*Exercise directions*. With the images removed, reproduce each entry below word for word.

*Source data*.
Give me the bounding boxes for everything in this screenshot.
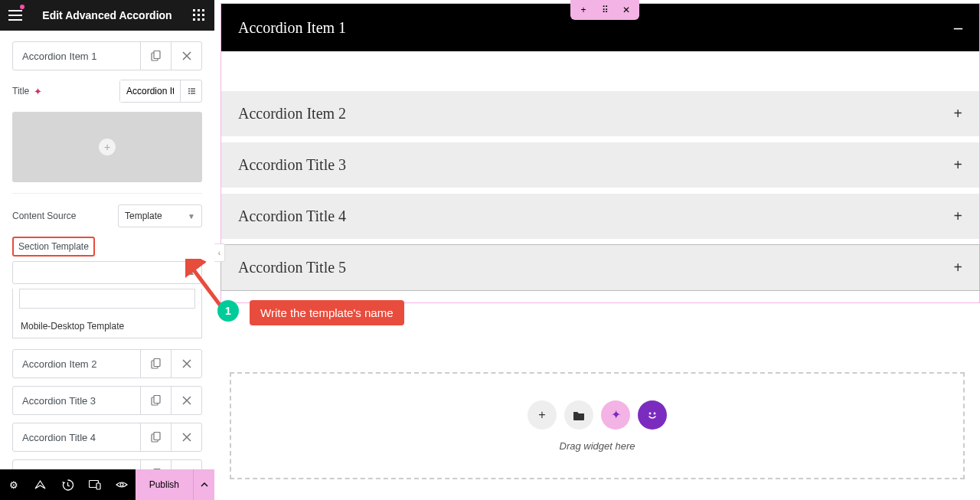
svg-rect-8 <box>202 18 204 21</box>
svg-point-11 <box>188 88 190 90</box>
accordion-item-title: Accordion Title 3 <box>238 156 346 174</box>
svg-rect-5 <box>202 14 204 16</box>
svg-point-12 <box>188 90 190 92</box>
accordion-item-title: Accordion Title 5 <box>238 259 346 276</box>
duplicate-icon[interactable] <box>140 423 171 451</box>
svg-rect-10 <box>154 51 160 59</box>
duplicate-icon[interactable] <box>140 350 171 377</box>
drag-section-icon[interactable]: ⠿ <box>598 3 612 17</box>
close-icon[interactable] <box>171 387 201 414</box>
accordion-header-title: Accordion Item 1 <box>238 19 346 37</box>
accordion-item[interactable]: Accordion Title 3+ <box>221 142 979 188</box>
collapse-icon: – <box>954 18 962 38</box>
publish-button[interactable]: Publish <box>136 469 193 500</box>
add-image-icon: + <box>99 139 116 155</box>
svg-rect-6 <box>193 18 195 21</box>
svg-rect-1 <box>198 9 200 11</box>
repeater-item-label: Accordion Item 2 <box>13 358 140 370</box>
content-source-row: Content Source Template ▼ <box>12 204 202 227</box>
svg-point-30 <box>654 412 656 414</box>
repeater-item-label: Accordion Title 3 <box>13 395 140 407</box>
template-search-input[interactable] <box>19 289 195 309</box>
content-source-select[interactable]: Template ▼ <box>118 204 202 227</box>
chevron-up-icon: ▲ <box>188 268 195 276</box>
close-icon[interactable] <box>171 42 201 70</box>
divider <box>12 193 202 194</box>
repeater-item-label: Accordion Title 4 <box>13 432 140 443</box>
svg-point-27 <box>120 483 123 486</box>
sidebar-footer: ⚙ Publish <box>0 469 214 500</box>
template-option[interactable]: Mobile-Desktop Template <box>13 315 201 338</box>
close-icon[interactable] <box>171 460 201 469</box>
duplicate-icon[interactable] <box>140 42 171 70</box>
accordion-item[interactable]: Accordion Title 4+ <box>221 194 979 239</box>
accordion-item[interactable]: Accordion Title 5+ <box>221 245 979 290</box>
ai-sparkle-icon[interactable]: ✦ <box>601 400 630 430</box>
expand-icon: + <box>954 156 962 174</box>
repeater-item-3[interactable]: Accordion Title 3 <box>12 386 202 415</box>
content-source-value: Template <box>125 211 162 221</box>
add-widget-icon[interactable]: + <box>528 400 557 430</box>
repeater-item-4[interactable]: Accordion Title 4 <box>12 423 202 452</box>
svg-rect-22 <box>154 433 160 440</box>
annotation-step-badge: 1 <box>217 300 239 322</box>
section-template-dropdown: Mobile-Desktop Template <box>12 289 202 338</box>
svg-rect-7 <box>198 18 200 21</box>
panel-title: Edit Advanced Accordion <box>24 9 190 21</box>
repeater-item-5[interactable]: Accordion Title 5 <box>12 459 202 469</box>
repeater-item-1[interactable]: Accordion Item 1 <box>12 41 202 70</box>
accordion-body <box>221 51 979 85</box>
svg-rect-18 <box>154 359 160 367</box>
annotation-label: Write the template's name <box>250 300 404 325</box>
publish-options-icon[interactable] <box>193 469 214 500</box>
accordion-widget: Accordion Item 1 – Accordion Item 2+ Acc… <box>220 3 980 303</box>
dynamic-tags-icon[interactable] <box>180 80 201 102</box>
expand-icon: + <box>954 259 962 276</box>
sidebar-content: Accordion Item 1 Title ✦ + Content Sourc… <box>0 31 214 469</box>
elementor-face-icon[interactable] <box>638 400 667 430</box>
svg-point-29 <box>649 412 652 414</box>
dropzone-actions: + ✦ <box>528 400 667 430</box>
svg-point-28 <box>645 408 659 422</box>
svg-rect-26 <box>96 483 100 489</box>
dropzone-text: Drag widget here <box>560 440 635 452</box>
svg-rect-14 <box>191 88 195 89</box>
close-icon[interactable] <box>171 423 201 451</box>
svg-rect-20 <box>154 396 160 404</box>
settings-icon[interactable]: ⚙ <box>0 469 27 500</box>
template-library-icon[interactable] <box>564 400 593 430</box>
duplicate-icon[interactable] <box>140 460 171 469</box>
accordion-item[interactable]: Accordion Item 2+ <box>221 91 979 136</box>
section-template-select[interactable]: ▲ <box>12 261 202 284</box>
history-icon[interactable] <box>54 469 81 500</box>
responsive-icon[interactable] <box>81 469 108 500</box>
section-template-label: Section Template <box>12 237 95 257</box>
collapse-sidebar-icon[interactable]: ‹ <box>214 243 225 262</box>
title-field-row: Title ✦ <box>12 80 202 103</box>
apps-grid-icon[interactable] <box>190 6 208 25</box>
content-source-label: Content Source <box>12 211 76 221</box>
preview-icon[interactable] <box>108 469 135 500</box>
add-section-icon[interactable]: + <box>577 3 590 17</box>
repeater-item-label: Accordion Item 1 <box>13 51 140 62</box>
svg-rect-15 <box>191 90 195 91</box>
title-input[interactable] <box>120 80 180 102</box>
section-toolbar: + ⠿ ✕ <box>570 0 639 20</box>
close-icon[interactable] <box>171 350 201 377</box>
delete-section-icon[interactable]: ✕ <box>619 3 633 17</box>
navigator-icon[interactable] <box>27 469 54 500</box>
duplicate-icon[interactable] <box>140 387 171 414</box>
title-label: Title <box>12 86 29 96</box>
chevron-down-icon: ▼ <box>188 212 195 221</box>
svg-rect-3 <box>193 14 195 16</box>
image-upload[interactable]: + <box>12 112 202 182</box>
editor-sidebar: Edit Advanced Accordion Accordion Item 1… <box>0 0 214 500</box>
repeater-item-2[interactable]: Accordion Item 2 <box>12 349 202 378</box>
sidebar-header: Edit Advanced Accordion <box>0 0 214 31</box>
widget-dropzone[interactable]: + ✦ Drag widget here <box>230 372 965 479</box>
svg-rect-4 <box>198 14 200 16</box>
expand-icon: + <box>954 105 962 123</box>
publish-group: Publish <box>136 469 214 500</box>
accordion-item-title: Accordion Title 4 <box>238 208 346 225</box>
notification-dot-icon <box>20 5 24 9</box>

*Task result*.
Give me the bounding boxes for everything in this screenshot.
svg-rect-8 <box>202 18 204 21</box>
svg-point-11 <box>188 88 190 90</box>
accordion-item-title: Accordion Title 3 <box>238 156 346 174</box>
svg-rect-5 <box>202 14 204 16</box>
svg-point-12 <box>188 90 190 92</box>
accordion-item-title: Accordion Title 5 <box>238 259 346 276</box>
duplicate-icon[interactable] <box>140 423 171 451</box>
svg-rect-10 <box>154 51 160 59</box>
duplicate-icon[interactable] <box>140 350 171 377</box>
drag-section-icon[interactable]: ⠿ <box>598 3 612 17</box>
close-icon[interactable] <box>171 387 201 414</box>
accordion-header-title: Accordion Item 1 <box>238 19 346 37</box>
accordion-item[interactable]: Accordion Title 3+ <box>221 142 979 188</box>
collapse-icon: – <box>954 18 962 38</box>
publish-button[interactable]: Publish <box>136 469 193 500</box>
add-image-icon: + <box>99 139 116 155</box>
svg-rect-6 <box>193 18 195 21</box>
svg-rect-1 <box>198 9 200 11</box>
repeater-item-label: Accordion Item 2 <box>13 358 140 370</box>
content-source-row: Content Source Template ▼ <box>12 204 202 227</box>
svg-point-30 <box>654 412 656 414</box>
repeater-item-label: Accordion Title 3 <box>13 395 140 407</box>
template-search-input[interactable] <box>19 289 195 309</box>
content-source-select[interactable]: Template ▼ <box>118 204 202 227</box>
chevron-up-icon: ▲ <box>188 268 195 276</box>
close-icon[interactable] <box>171 42 201 70</box>
divider <box>12 193 202 194</box>
repeater-item-label: Accordion Title 4 <box>13 432 140 443</box>
svg-point-27 <box>120 483 123 486</box>
sidebar-footer: ⚙ Publish <box>0 469 214 500</box>
template-option[interactable]: Mobile-Desktop Template <box>13 315 201 338</box>
close-icon[interactable] <box>171 460 201 469</box>
duplicate-icon[interactable] <box>140 42 171 70</box>
accordion-item[interactable]: Accordion Title 4+ <box>221 194 979 239</box>
accordion-item[interactable]: Accordion Title 5+ <box>221 245 979 290</box>
ai-sparkle-icon[interactable]: ✦ <box>601 400 630 430</box>
expand-icon: + <box>954 156 962 174</box>
repeater-item-3[interactable]: Accordion Title 3 <box>12 386 202 415</box>
content-source-value: Template <box>125 211 162 221</box>
add-widget-icon[interactable]: + <box>528 400 557 430</box>
repeater-item-4[interactable]: Accordion Title 4 <box>12 423 202 452</box>
svg-rect-22 <box>154 433 160 440</box>
annotation-step-badge: 1 <box>217 300 239 322</box>
section-template-dropdown: Mobile-Desktop Template <box>12 289 202 338</box>
svg-rect-7 <box>198 18 200 21</box>
panel-title: Edit Advanced Accordion <box>24 9 190 21</box>
repeater-item-5[interactable]: Accordion Title 5 <box>12 459 202 469</box>
repeater-item-1[interactable]: Accordion Item 1 <box>12 41 202 70</box>
accordion-body <box>221 51 979 85</box>
svg-rect-18 <box>154 359 160 367</box>
annotation-label: Write the template's name <box>250 300 404 325</box>
publish-options-icon[interactable] <box>193 469 214 500</box>
accordion-widget: Accordion Item 1 – Accordion Item 2+ Acc… <box>220 3 980 303</box>
dynamic-tags-icon[interactable] <box>180 80 201 102</box>
expand-icon: + <box>954 259 962 276</box>
sidebar-content: Accordion Item 1 Title ✦ + Content Sourc… <box>0 31 214 469</box>
elementor-face-icon[interactable] <box>638 400 667 430</box>
svg-point-29 <box>649 412 652 414</box>
dropzone-actions: + ✦ <box>528 400 667 430</box>
svg-point-28 <box>645 408 659 422</box>
svg-rect-26 <box>96 483 100 489</box>
dropzone-text: Drag widget here <box>560 440 635 452</box>
svg-rect-14 <box>191 88 195 89</box>
close-icon[interactable] <box>171 423 201 451</box>
svg-rect-20 <box>154 396 160 404</box>
settings-icon[interactable]: ⚙ <box>0 469 27 500</box>
template-library-icon[interactable] <box>564 400 593 430</box>
duplicate-icon[interactable] <box>140 460 171 469</box>
accordion-item[interactable]: Accordion Item 2+ <box>221 91 979 136</box>
section-template-select[interactable]: ▲ <box>12 261 202 284</box>
history-icon[interactable] <box>54 469 81 500</box>
responsive-icon[interactable] <box>81 469 108 500</box>
section-template-label: Section Template <box>12 237 95 257</box>
collapse-sidebar-icon[interactable]: ‹ <box>214 243 225 262</box>
title-field-row: Title ✦ <box>12 80 202 103</box>
apps-grid-icon[interactable] <box>190 6 208 25</box>
content-source-label: Content Source <box>12 211 76 221</box>
preview-icon[interactable] <box>108 469 135 500</box>
add-section-icon[interactable]: + <box>577 3 590 17</box>
repeater-item-label: Accordion Item 1 <box>13 51 140 62</box>
svg-rect-15 <box>191 90 195 91</box>
title-input[interactable] <box>120 80 180 102</box>
section-toolbar: + ⠿ ✕ <box>570 0 639 20</box>
close-icon[interactable] <box>171 350 201 377</box>
delete-section-icon[interactable]: ✕ <box>619 3 633 17</box>
navigator-icon[interactable] <box>27 469 54 500</box>
duplicate-icon[interactable] <box>140 387 171 414</box>
title-label: Title <box>12 86 29 96</box>
chevron-down-icon: ▼ <box>188 212 195 221</box>
svg-rect-3 <box>193 14 195 16</box>
image-upload[interactable]: + <box>12 112 202 182</box>
editor-sidebar: Edit Advanced Accordion Accordion Item 1… <box>0 0 214 500</box>
repeater-item-2[interactable]: Accordion Item 2 <box>12 349 202 378</box>
sidebar-header: Edit Advanced Accordion <box>0 0 214 31</box>
widget-dropzone[interactable]: + ✦ Drag widget here <box>230 372 965 479</box>
svg-rect-4 <box>198 14 200 16</box>
expand-icon: + <box>954 105 962 123</box>
publish-group: Publish <box>136 469 214 500</box>
accordion-item-title: Accordion Title 4 <box>238 208 346 225</box>
notification-dot-icon <box>20 5 24 9</box>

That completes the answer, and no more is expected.